As I mentioned last time, the bricks were loose under the front window. So I mixed up way more mortar than I needed (well, I started with too much water, I think) and set to work.

Here are the tools I ended up using the most. You're actually supposed to use a big trowel (which you can see in my mortar bucket up there) but I found it far too ungainly. I'm sure if I were bricking up a wall of 10,000 bricks I'd appreciate being able to slap the mortar onto each one with a big trowel, but I'm just doing detail work here, and I found the smaller one much easier. The slightly S-shaped thing is a jointing tool, used for pushing mortar between bricks and for shaping the joint after the mortar has gotten "thumbprint hard".
I started at the left, and worked right. You can see this, to a certain extent, in the regularity of the mortar. It turns out that working with mortar is hard. My wife said, "I told you it was going to be hard!" To which I answered, "I told you it was going to be possible!" And it was, both.
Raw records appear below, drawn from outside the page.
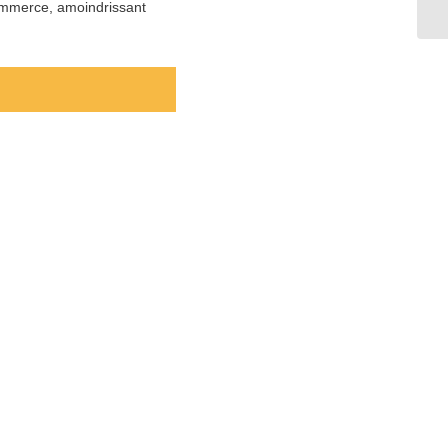
commerce, amoindrissant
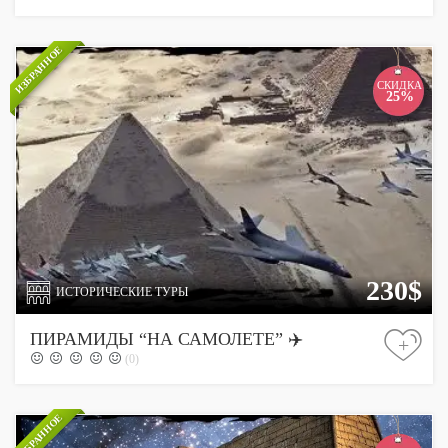
ИЗБРАННОЕ
СКИДКА
25%
230$
ИСТОРИЧЕСКИЕ ТУРЫ
ПИРАМИДЫ “НА САМОЛЕТЕ” ✈️
+
(0)
ИЗБРАННОЕ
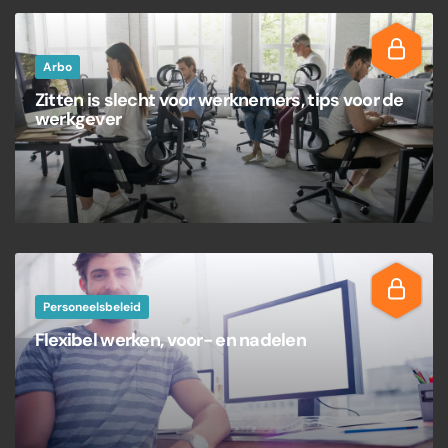
Arbo
Zitten is slecht voor werknemers, tips voor de
werkgever
Personeelsbeleid
Flexibel werken, voor- en nadelen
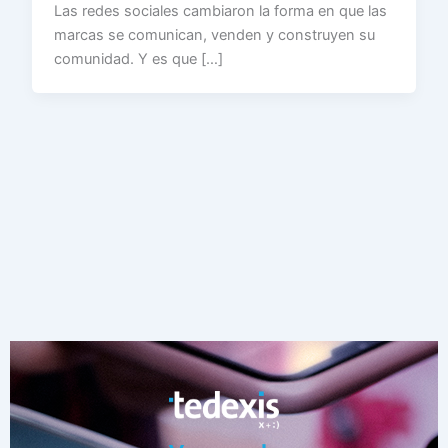
Las redes sociales cambiaron la forma en que las
marcas se comunican, venden y construyen su
comunidad. Y es que […]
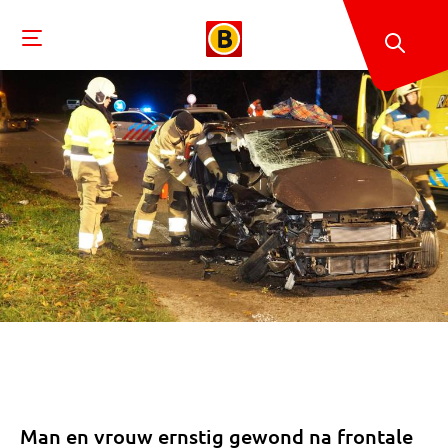
Man en vrouw ernstig gewond na frontale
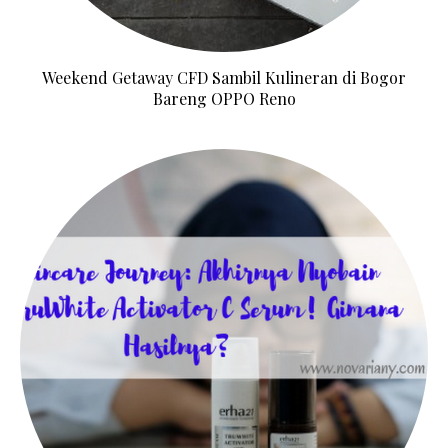
Weekend Getaway CFD Sambil Kulineran di Bogor
Bareng OPPO Reno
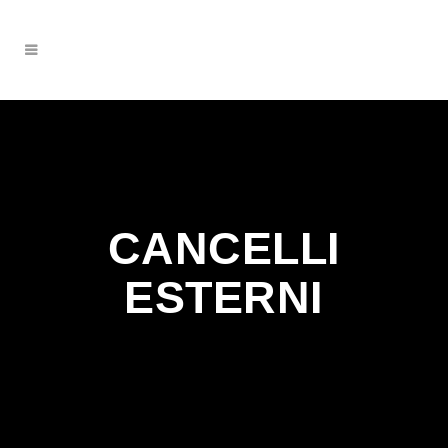
CANCELLI
ESTERNI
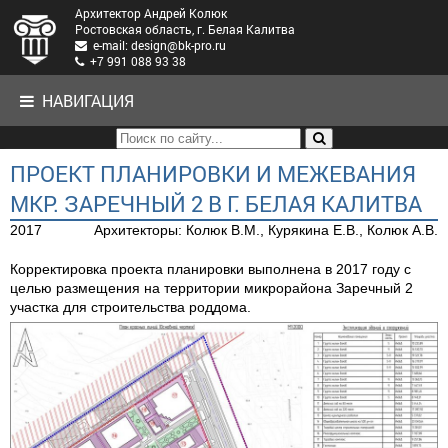
Архитектор Андрей Колюк
Ростовская область, г. Белая Калитва
e-mail: design@bk-pro.ru
+7 991 088 93 38
НАВИГАЦИЯ
ПРОЕКТ ПЛАНИРОВКИ И МЕЖЕВАНИЯ
МКР. ЗАРЕЧНЫЙ 2 В Г. БЕЛАЯ КАЛИТВА
2017
Архитекторы: Колюк В.М., Курякина Е.В., Колюк А.В.
Корректировка проекта планировки выполнена в 2017 году с
целью размещения на территории микрорайона Заречный 2
участка для строительства роддома.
The finished product, though, doesn't look half bad. It's not terribly straight, but - this is the important point - today, these bricks are no longer falling out. My next brickwork will be better, and this will be basically invisible, once the windowsill is in place.
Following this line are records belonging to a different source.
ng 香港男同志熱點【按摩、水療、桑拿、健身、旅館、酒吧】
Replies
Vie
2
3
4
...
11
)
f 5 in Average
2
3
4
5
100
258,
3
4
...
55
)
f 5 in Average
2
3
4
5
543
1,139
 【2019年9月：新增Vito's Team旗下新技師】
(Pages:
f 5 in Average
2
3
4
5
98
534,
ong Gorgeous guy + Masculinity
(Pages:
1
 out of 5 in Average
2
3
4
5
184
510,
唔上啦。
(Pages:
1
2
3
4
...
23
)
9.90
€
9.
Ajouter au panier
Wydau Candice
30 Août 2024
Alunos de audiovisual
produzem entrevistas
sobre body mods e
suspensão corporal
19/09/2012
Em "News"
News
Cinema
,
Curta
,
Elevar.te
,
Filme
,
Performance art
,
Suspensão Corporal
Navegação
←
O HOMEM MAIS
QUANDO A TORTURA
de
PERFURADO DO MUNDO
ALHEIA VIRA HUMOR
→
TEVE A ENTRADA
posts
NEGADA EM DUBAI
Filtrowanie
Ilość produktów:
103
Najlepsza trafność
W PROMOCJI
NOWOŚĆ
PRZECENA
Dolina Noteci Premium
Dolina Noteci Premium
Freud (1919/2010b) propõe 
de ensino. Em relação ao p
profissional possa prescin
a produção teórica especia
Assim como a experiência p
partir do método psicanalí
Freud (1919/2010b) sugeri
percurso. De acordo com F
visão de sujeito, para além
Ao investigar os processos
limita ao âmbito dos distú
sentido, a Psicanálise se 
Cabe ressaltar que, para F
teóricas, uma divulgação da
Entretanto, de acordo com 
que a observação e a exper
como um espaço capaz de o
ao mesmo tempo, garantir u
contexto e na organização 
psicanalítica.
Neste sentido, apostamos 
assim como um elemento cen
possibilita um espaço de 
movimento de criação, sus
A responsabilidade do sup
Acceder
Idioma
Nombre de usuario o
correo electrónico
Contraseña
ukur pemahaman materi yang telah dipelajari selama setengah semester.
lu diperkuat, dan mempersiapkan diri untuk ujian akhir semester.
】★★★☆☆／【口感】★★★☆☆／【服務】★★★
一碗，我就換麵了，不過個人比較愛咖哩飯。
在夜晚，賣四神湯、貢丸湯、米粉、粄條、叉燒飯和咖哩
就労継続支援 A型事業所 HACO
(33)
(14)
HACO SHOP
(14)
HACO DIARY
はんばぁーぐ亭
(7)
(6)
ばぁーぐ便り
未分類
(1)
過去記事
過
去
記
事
What I learned about masonry: mortar dries fast. Also, bricks soak in moisture like little, heavy, clay sponges. I used my detergent bottle to squirt water on continually, but a sprayer would be better. I also kept adding water to my mortar in the bucket. It all hardened up fine, so this must have been OK.

You're supposed to put your mortar onto the bottom of the brick, and the end of the brick which will butt up against the last brick placed. When I tried this, the mortar fell off. So instead, I put the mortar onto the bottom, put the brick into place as quickly as possible, then sort of post-tuck-pointed the mortar between the bricks on the sides. Since the bricks are pretty solid today, this must have been OK.
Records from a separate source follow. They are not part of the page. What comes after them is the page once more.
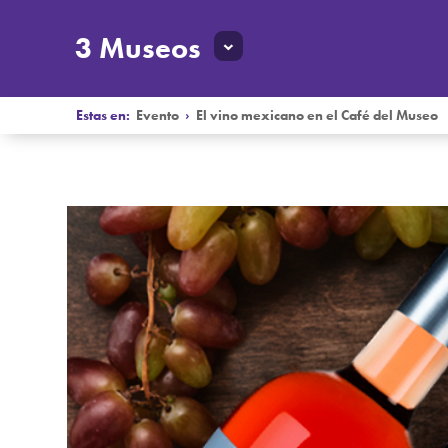
3 Museos
Estas en:
Evento
›
El vino mexicano en el Café del Museo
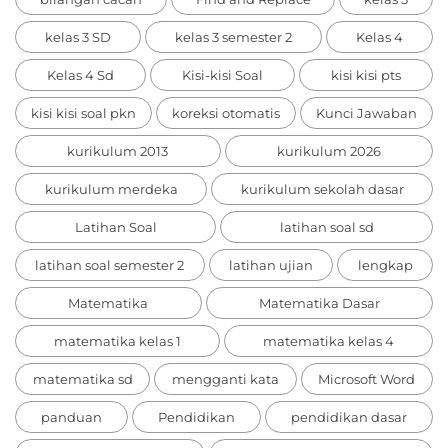
kelas 3 SD
kelas 3 semester 2
Kelas 4
Kelas 4 Sd
Kisi-kisi Soal
kisi kisi pts
kisi kisi soal pkn
koreksi otomatis
Kunci Jawaban
kurikulum 2013
kurikulum 2026
kurikulum merdeka
kurikulum sekolah dasar
Latihan Soal
latihan soal sd
latihan soal semester 2
latihan ujian
lengkap
Matematika
Matematika Dasar
matematika kelas 1
matematika kelas 4
matematika sd
mengganti kata
Microsoft Word
panduan
Pendidikan
pendidikan dasar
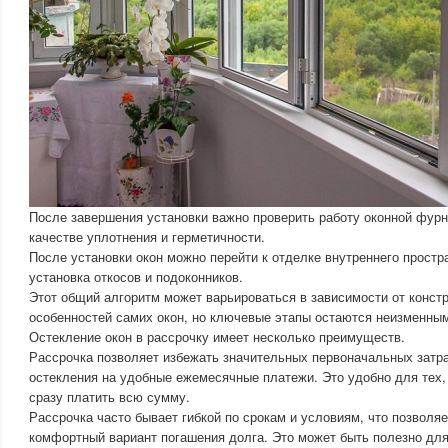
После завершения установки важно проверить работу оконной фурн
качестве уплотнения и герметичности.
После установки окон можно перейти к отделке внутреннего простр
установка откосов и подоконников.
Этот общий алгоритм может варьироваться в зависимости от конст
особенностей самих окон, но ключевые этапы остаются неизменны
Остекление окон в рассрочку имеет несколько преимуществ.
Рассрочка позволяет избежать значительных первоначальных затра
остекления на удобные ежемесячные платежи. Это удобно для тех, 
сразу платить всю сумму.
Рассрочка часто бывает гибкой по срокам и условиям, что позволя
комфортный вариант погашения долга. Это может быть полезно дл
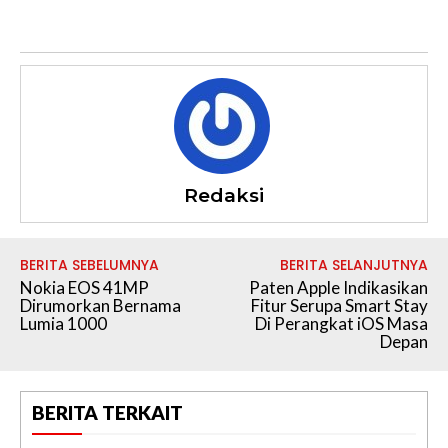
Redaksi
BERITA SEBELUMNYA
BERITA SELANJUTNYA
Nokia EOS 41MP
Paten Apple Indikasikan
Dirumorkan Bernama
Fitur Serupa Smart Stay
Lumia 1000
Di Perangkat iOS Masa
Depan
BERITA TERKAIT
Also, these bricks are actually too close together (not my fault, they're laid that way; I was just putting them back where they were). There were gaps of only about 1/8", instead of 3/8", which is the minimum jointing tool size, thus presumably the minimum normal gap between bricks. Anyway, this made it tough to get any mortar into the gaps.

So my first bricklaying endeavor seems to be at least good enough: the bricks aren't falling out. I call that a success.

Friday, August 7, 2009

I don't think it's supposed to do that

So I started poking into the front window sills a little. After we tore out the sill, we found that it was leveled by inserting chunks of brick under it, then caking lots of mortar over the whole thing. Well, it worked for a long time, so I'm not arguing.

So I bought this vinyl windowsill profile to put in there, and decided to chip out the mortar to make room for it. It was kind of loose, though.
By the time I got done cleaning out loose mortar, the top row of bricks was out. So I think that probably needs to be fixed...

Thursday, August 6, 2009

Aside on the front window

So for the last week, House work has again come to a screeching halt, having been replaced by my tech hat. My wife will be teaching three classes this fall at the local colleges, and so it was the mandate that her old laptop, whose cooling fan has been making very worrisome noises lately, be phased out, while one of the other family laptops (the one normally used for Lego video games and YouTube searches for fan-made Transformers knock-offs) be co-opted, a new user created on it, and the latest in required software (meaning Office 2007, LaTeX, and the like) installed.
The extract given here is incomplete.